3dn CON (2) = 12O and cannot end in zero so O = 6 and H = 5

21dn HANOCH + C + O – ACH = 3570 (N = 3, C = 4) or 3579 (N = 4, C = 3) and also cannot end in zero so N = 4 and C = 3

This left 15 down clues to solve by direct substitution.  I dutifully used just a calculator and mental arithmetic but this was not a favourite part of the puzzle and had a check been required then I would have used BBC Basic here.

Most of the across clues were now also solved and it did not take too long to find the across assignments.

9ac NOAH = 36
Factorisation gave only one possible combination:
36 = 6 × 3 × 2 × 1 so C or M = 4 or 5

37ac (M + O)(OO)^N = 448
448 must be divisible by OO so O = 1 or 2
If O = 1 then 37ac is too small so O = 2
448 must be divisible by (M + O) {6 or 7} so M = 5, C = 4 and N = 3

35ac MA + N = 5A + 3 = 33 so A = 6 leaving H = 1

I found it rather laborious checking the 17 across clues that remained but the grid was then complete:

Finding the eight nets of a cube was not too troublesome:

The pair of twos in row 5 gave us an ambiguity that could be resolved since all the nets were to be differently-shaped.
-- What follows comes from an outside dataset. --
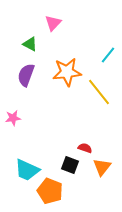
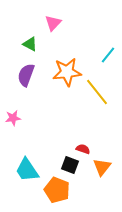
yellow line: moved 2 px left
red semicircle: moved 2 px left, 1 px down
cyan trapezoid: rotated 32 degrees clockwise
orange pentagon: moved 7 px right, 1 px up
For the final stage I considered making some blocks or buying sugar cubes to solve the problem as a three dimensional jigsaw but I found that I was able to do it on paper and here is my working:

I first classified the eight cubes as three pairs of opposite faces intending to match them with those labelled A to H on the larger cube:

a. 1/2, 3/5, 4/6
b. 1/4, 2/3, 5/6
c. 1/6, 2/3, 4/5
d. 1/3, 2/5, 4/6
e. 1/3, 2/4, 5/6
f.  1/2, 3/6, 4/5
g. 1/6, 2/4, 3/5
h. 1/4, 2/5, 3/6

(The three pairs for conventional dice are 1/6, 2/5, 3/4 so these were all non-conventional as was stated in the preamble.)
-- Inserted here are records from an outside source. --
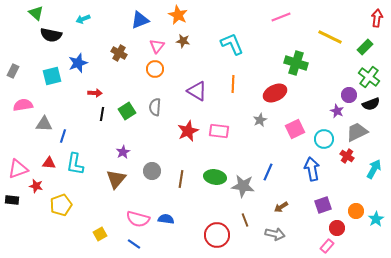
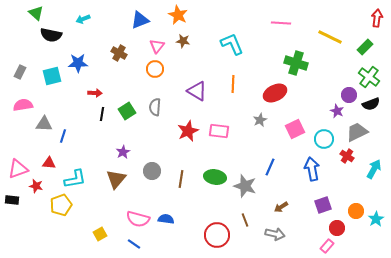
pink line at (281, 17): moved 6 px down; rotated 24 degrees clockwise
blue star at (78, 63): rotated 18 degrees clockwise
gray rectangle at (13, 71): moved 7 px right, 1 px down
cyan L-shape at (75, 164): moved 15 px down; rotated 110 degrees counterclockwise
blue line at (268, 172): moved 2 px right, 5 px up
gray star at (243, 186): moved 2 px right; rotated 10 degrees clockwise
The 24 pairs could be sorted as follows:

1/2, 1/3, 1/4, 1/6 missing 1/5
2/1, 2/3, 2/4, 2/5 missing 2/6
3/1, 3/2, 3/5, 3/6 missing 3/4
4/1, 4/2, 4/5, 4/6 missing 4/3
5/2, 5/3, 5/4, 5/6 missing 5/1
6/1, 6/3, 6/4, 6/5 missing 6/2

It seemed clear that the missing pairs would be those of the larger cube: 1/5, 2/6, 3/4.  So we could place 1 on the right face and 6 on the bottom.  This left 3 and 4 for front and back.  I arbitrarily placed 4 on the front and then considered cube A.  The visible faces on A are 1, 2 and 4 so these could not be opposite pairs.  The relative position of the numbers was also important so it was necessary to check that the visible numbers would be visible when the larger cube was assembled.  Two of our eight cubes fitted for A.  In fact there were two fits for each of the cubes labelled A to H:

a. 1/2, 3/5, 4/6 cube D or F
b. 1/4, 2/3, 5/6 cube D or F
c. 1/6, 2/3, 4/5 cube A or G
d. 1/3, 2/5, 4/6 cube A or G
e. 1/3, 2/4, 5/6 cube C or E
f.  1/2, 3/6, 4/5 cube C or E
g. 1/6, 2/4, 3/5 cube B or H
h. 1/4, 2/5, 3/6 cube B or H

I then considered the vertical pairs A/E, B/F etc and found a match for the internal faces (shown in green) in two ways:

a. 1/2, 3/5, 4/6 cube D
b. 1/4, 2/3, 5/6 cube F
c. 1/6, 2/3, 4/5 cube G
d. 1/3, 2/5, 4/6 cube A
e. 1/3, 2/4, 5/6 cube E
f.  1/2, 3/6, 4/5 cube C
g. 1/6, 2/4, 3/5 cube H
h. 1/4, 2/5, 3/6 cube B

or

a. 1/2, 3/5, 4/6 cube F
b. 1/4, 2/3, 5/6 cube D
c. 1/6, 2/3, 4/5 cube A
d. 1/3, 2/5, 4/6 cube G
e. 1/3, 2/4, 5/6 cube C
f.  1/2, 3/6, 4/5 cube E
g. 1/6, 2/4, 3/5 cube B
h. 1/4, 2/5, 3/6 cube H

This confirmed 4 as the front face of the larger cube or did it?  Of course I had to check that it would not work if 3 was on the front:

g. 1/6, 2/4, 3/5 cube A?
h. 1/4, 2/5, 3/6 cube A?

On cube g we could show 1 on the right and 2 on top but 5 not 3 would then be at the front.  Similarly for cube h, 6 would be at the front:

It was the same for all eight, we could only show two of the required three visible faces on the larger cube at any one time.  So, the net below the grid was confirmed as having 4 at the front:

To conclude, this was another highly entertaining puzzle from Oyler.  The numbers in particular were on the easy side as these things go but this was none the worse for that – shades of Pentomino Factory perhaps.  My only regret is that it is another thirteen weeks or so until our next numbersfest.